The idea for a mockumentary spoof was conceived by show creator Dan Harmon. It was the show's latest attempt at pushing more generic and stylistic boundaries, having already done action/shooting ("Modern Warfare"), zombie Halloween ("Epidemiology"), space ("Basic Rocket Science"), stop-motion animation ("Abed's Uncontrollable Christmas") and Dungeons & Dragons ("Advanced Dungeons & Dragons"). Executive producers Joe and Anthony Russo also wanted a redemptive episode for Pierce, who has been increasingly "evil" throughout the season, for the audience to the character's emotional state.

LeVar Burton guest starred as himself.

==Cultural references==
The episode pays homage to and mocks the mockumentary-style filmmaking of other comedies such as The Office, Parks and Recreation, and Modern Family. Character Abed Nadir described the style as "fish in a barrel", suggesting that its methods – such as talking head interviews – are a lazy way to divulge a complex plot:

It's easier to tell a complex story when you can just cut to people explaining things to the camera.

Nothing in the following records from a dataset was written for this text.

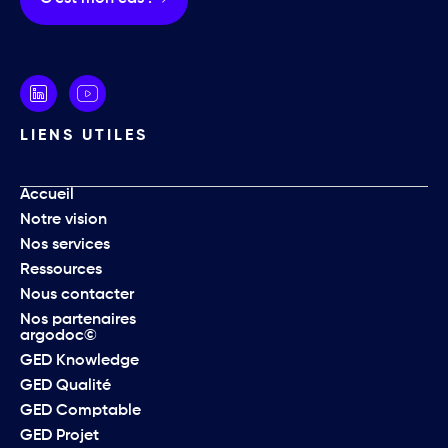
LIENS UTILES
Accueil
Notre vision
Nos services
Ressources
Nous contacter
Nos partenaires
argodoc©
GED Knowledge
GED Qualité
GED Comptable
GED Projet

He goes on to mock the technique of using voiceovers over random shots at the end of episodes:

You can always wrap it up with a series of random shots, which, when cut together under a generic voiceover, suggest a profound thematic connection. I'm not knocking it. It works.

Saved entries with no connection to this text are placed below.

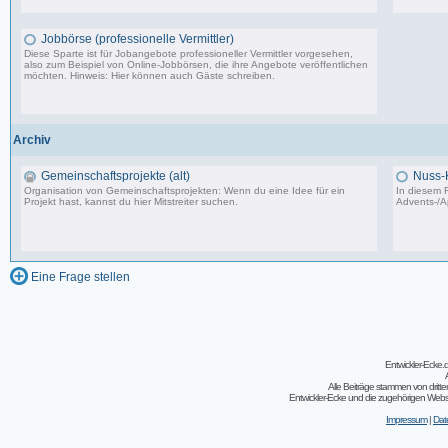
87.549 Beiträge, zuletzt: Do 18.12.25 19:15
Jobbörse (professionelle Vermittler)
Diese Sparte ist für Jobangebote professioneller Vermittler vorgesehen,
also zum Beispiel von Online-Jobbörsen, die ihre Angebote veröffentlichen
möchten. Hinweis: Hier können auch Gäste schreiben.
502 Beiträge, zuletzt: Do 04.05.23 10:43
Archiv
Gemeinschaftsprojekte (alt)
Nuss-
Organisation von Gemeinschaftsprojekten: Wenn du eine Idee für ein
In diesem F
Projekt hast, kannst du hier Mitstreiter suchen.
Advents-/A
243 Beiträge, zuletzt: So 07.08.11 02:30
Eine Frage stellen
Entwickler-Ecke
Alle Beiträge stammen von dritt
Entwickler-Ecke und die zugehörigen Webseit
Impressum
|
Dat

Craig Sanger of The Washington Times said "the [episode's] main conceit was so spot on, that it really spotlighted what the satirical showcase does best."

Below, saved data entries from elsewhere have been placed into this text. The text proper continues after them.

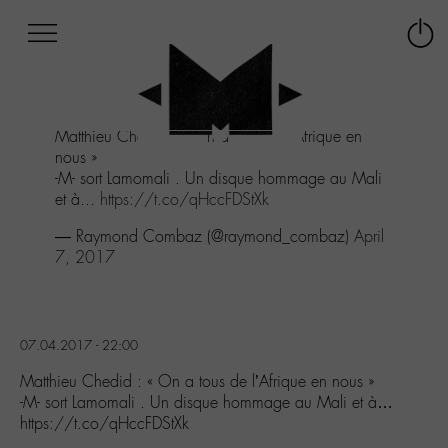
Afficher
Panneau de gestion des cookies
Labo
Connex
-
le
M-
menu
Aller
Matthieu Chedid : « On a tous de l’Afrique en
au
nous »
menu
-M- sort Lamomali . Un disque hommage au Mali
Aller
et à...
https://t.co/qHccFDStXk
au
contenu
— Raymond Combaz (@raymond_combaz)
April
Aller
7, 2017
à
la
recherche
07.04.2017 - 22:00
Matthieu Chedid : « On a tous de l’Afrique en nous »
-M- sort Lamomali . Un disque hommage au Mali et à…
https://t.co/qHccFDStXk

Ferris Bueller's Day Off is referenced by Jeff in a heated exchange between him and Pierce in the hospital. This reference is further extended later in the episode with Pierce imitating Jeff's father in a similar way that Cameron imitates Sloane's father in Ferris Bueller's Day Off. Furthermore, the bathrobe that Pierce is wearing in the car is very similar to the robe worn by Ferris Bueller in the post credit scene of that film.

==Reception==

===Ratings===
In its original American broadcast on February 17, 2011, the episode was viewed by an estimated 4.12 million viewers with a Nielsen rating of 1.8 in the 18–49 demographic.

===Reviews===
"Intermediate Documentary Filmmaking" was one of the best reviewed episodes of the series' second season.

Jeffrey Kirkpatrick called the episode "pitch perfect" and gave it a 5/5 rating, the highest of the season for the show on TV Fanatic. He praised the episode's use of the mockumentary concept, remarking "[a]s always, Community shines best when it's skewering pop culture." He added "Everything I love about the show was powering on full thrusters, from the impeccable characterization to some of the funniest, wit-laced dialogue in its history..." and that the dialogue was "off the wall amazing."

Emily VanDerWerff of The A.V. Club called it "pretty stellar" and a "great, great episode of television in a great, great season." She praised Donald Glover's performance as Emmy Award-worthy. Despite her concern about Pierce's character arc, VanDerWerff still describes the episode as "an immensely well crafted piece of catharsis that brings a number of things that have been building all season to a head... It gives every member of the ensemble something wonderful to do, and it gives Glover a plot that tops all of the other amazing stuff he's done on the show."

Kelsea Stahler of Hollywood.com gave the episode "a resounding 'Yes'" and singled out Glover for praise, calling him a "comedy god". She said that the show's creators "are proving that they love television just as much (if not way, way more) than the rest of us; so much so that they can take the tropes, styles and techniques of other shows, adopt them into their own amorphous world and still make it work."

Alan Sepinwall of HitFix called the episode "pretty fantastic" and one of his favorite ever. He called both Glover and Joel McHale's performances Emmy-worthy although he did wonder "how the hell [the writers will] dig their way out of the Pierce hole after this", because Pierce's actions on the show undercut the episode's plan to provide his character with some redemption.